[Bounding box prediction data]
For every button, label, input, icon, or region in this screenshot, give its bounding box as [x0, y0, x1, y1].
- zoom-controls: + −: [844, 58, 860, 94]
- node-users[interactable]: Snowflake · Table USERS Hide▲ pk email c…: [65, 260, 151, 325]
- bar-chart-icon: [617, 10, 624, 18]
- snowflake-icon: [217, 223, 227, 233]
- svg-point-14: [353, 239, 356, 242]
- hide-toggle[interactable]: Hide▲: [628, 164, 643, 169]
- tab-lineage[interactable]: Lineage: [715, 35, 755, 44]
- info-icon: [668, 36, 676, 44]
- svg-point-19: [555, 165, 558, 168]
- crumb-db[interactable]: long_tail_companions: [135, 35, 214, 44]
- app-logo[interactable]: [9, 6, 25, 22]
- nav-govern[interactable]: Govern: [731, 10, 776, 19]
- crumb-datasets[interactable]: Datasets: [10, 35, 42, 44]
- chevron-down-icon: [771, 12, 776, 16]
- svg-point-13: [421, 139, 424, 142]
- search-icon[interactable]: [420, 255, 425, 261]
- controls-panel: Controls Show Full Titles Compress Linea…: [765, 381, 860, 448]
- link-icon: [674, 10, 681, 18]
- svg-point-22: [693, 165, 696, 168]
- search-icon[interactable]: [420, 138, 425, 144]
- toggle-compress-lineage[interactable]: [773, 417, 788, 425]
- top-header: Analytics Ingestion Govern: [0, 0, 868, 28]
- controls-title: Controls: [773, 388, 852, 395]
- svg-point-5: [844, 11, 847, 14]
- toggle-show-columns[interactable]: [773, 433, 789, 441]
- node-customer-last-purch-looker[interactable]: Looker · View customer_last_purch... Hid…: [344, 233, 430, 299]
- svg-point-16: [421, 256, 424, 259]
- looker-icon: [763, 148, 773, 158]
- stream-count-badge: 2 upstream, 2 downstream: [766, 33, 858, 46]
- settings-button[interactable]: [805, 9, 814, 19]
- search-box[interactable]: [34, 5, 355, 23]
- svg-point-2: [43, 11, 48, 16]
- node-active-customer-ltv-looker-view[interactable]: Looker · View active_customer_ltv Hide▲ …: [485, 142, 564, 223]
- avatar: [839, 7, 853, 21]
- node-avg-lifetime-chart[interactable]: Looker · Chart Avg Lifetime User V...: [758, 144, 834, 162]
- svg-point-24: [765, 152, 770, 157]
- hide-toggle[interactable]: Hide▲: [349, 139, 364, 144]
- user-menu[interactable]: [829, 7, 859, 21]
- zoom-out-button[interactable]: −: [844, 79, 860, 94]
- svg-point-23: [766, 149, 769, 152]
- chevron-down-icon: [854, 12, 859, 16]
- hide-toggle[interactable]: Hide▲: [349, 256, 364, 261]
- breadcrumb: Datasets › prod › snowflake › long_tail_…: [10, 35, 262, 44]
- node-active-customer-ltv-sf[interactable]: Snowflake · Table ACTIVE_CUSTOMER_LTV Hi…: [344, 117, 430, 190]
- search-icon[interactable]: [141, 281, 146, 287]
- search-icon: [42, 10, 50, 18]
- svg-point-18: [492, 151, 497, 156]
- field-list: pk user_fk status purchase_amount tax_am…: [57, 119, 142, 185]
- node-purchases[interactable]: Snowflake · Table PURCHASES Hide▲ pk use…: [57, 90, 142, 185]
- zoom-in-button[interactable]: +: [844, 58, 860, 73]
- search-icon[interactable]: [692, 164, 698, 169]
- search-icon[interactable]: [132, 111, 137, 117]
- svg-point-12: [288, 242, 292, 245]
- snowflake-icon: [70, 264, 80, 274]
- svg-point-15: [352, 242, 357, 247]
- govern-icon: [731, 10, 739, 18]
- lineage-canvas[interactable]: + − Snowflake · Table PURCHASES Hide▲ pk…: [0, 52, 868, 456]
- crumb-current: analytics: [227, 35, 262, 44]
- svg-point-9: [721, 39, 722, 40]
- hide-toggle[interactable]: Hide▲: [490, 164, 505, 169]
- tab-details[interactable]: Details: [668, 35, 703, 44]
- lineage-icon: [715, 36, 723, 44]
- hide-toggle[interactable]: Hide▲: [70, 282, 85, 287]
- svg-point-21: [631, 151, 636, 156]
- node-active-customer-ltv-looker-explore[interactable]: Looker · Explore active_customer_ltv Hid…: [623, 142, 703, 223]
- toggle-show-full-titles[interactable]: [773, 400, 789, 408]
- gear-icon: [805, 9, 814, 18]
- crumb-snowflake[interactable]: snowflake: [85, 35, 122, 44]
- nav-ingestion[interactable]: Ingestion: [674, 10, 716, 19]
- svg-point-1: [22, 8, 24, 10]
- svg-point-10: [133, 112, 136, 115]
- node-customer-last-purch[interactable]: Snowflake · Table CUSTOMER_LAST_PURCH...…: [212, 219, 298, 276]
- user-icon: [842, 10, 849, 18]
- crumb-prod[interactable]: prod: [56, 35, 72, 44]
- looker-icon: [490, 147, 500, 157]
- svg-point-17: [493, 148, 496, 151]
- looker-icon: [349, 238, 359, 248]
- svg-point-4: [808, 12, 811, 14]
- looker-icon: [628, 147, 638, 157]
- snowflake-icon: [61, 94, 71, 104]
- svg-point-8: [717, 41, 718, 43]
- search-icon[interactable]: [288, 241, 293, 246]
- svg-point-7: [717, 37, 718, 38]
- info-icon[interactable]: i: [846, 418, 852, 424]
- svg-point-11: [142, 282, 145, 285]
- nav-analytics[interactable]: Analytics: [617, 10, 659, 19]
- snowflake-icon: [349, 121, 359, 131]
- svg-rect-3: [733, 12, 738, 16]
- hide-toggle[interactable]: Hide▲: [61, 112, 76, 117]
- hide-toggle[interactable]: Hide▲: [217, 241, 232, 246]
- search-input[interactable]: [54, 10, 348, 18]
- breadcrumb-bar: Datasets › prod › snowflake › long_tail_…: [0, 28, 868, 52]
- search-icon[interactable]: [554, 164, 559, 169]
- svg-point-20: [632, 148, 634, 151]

HOW TO COMPLETE THIS TASK:
Search the records above for the string "node" and copy each line that holds it.

YOUR RESPONSE:
- node-users[interactable]: Snowflake · Table USERS Hide▲ pk email c…: [65, 260, 151, 325]
- node-customer-last-purch-looker[interactable]: Looker · View customer_last_purch... Hid…: [344, 233, 430, 299]
- node-active-customer-ltv-looker-view[interactable]: Looker · View active_customer_ltv Hide▲ …: [485, 142, 564, 223]
- node-avg-lifetime-chart[interactable]: Looker · Chart Avg Lifetime User V...: [758, 144, 834, 162]
- node-active-customer-ltv-sf[interactable]: Snowflake · Table ACTIVE_CUSTOMER_LTV Hi…: [344, 117, 430, 190]
- node-purchases[interactable]: Snowflake · Table PURCHASES Hide▲ pk use…: [57, 90, 142, 185]
- node-active-customer-ltv-looker-explore[interactable]: Looker · Explore active_customer_ltv Hid…: [623, 142, 703, 223]
- node-customer-last-purch[interactable]: Snowflake · Table CUSTOMER_LAST_PURCH...…: [212, 219, 298, 276]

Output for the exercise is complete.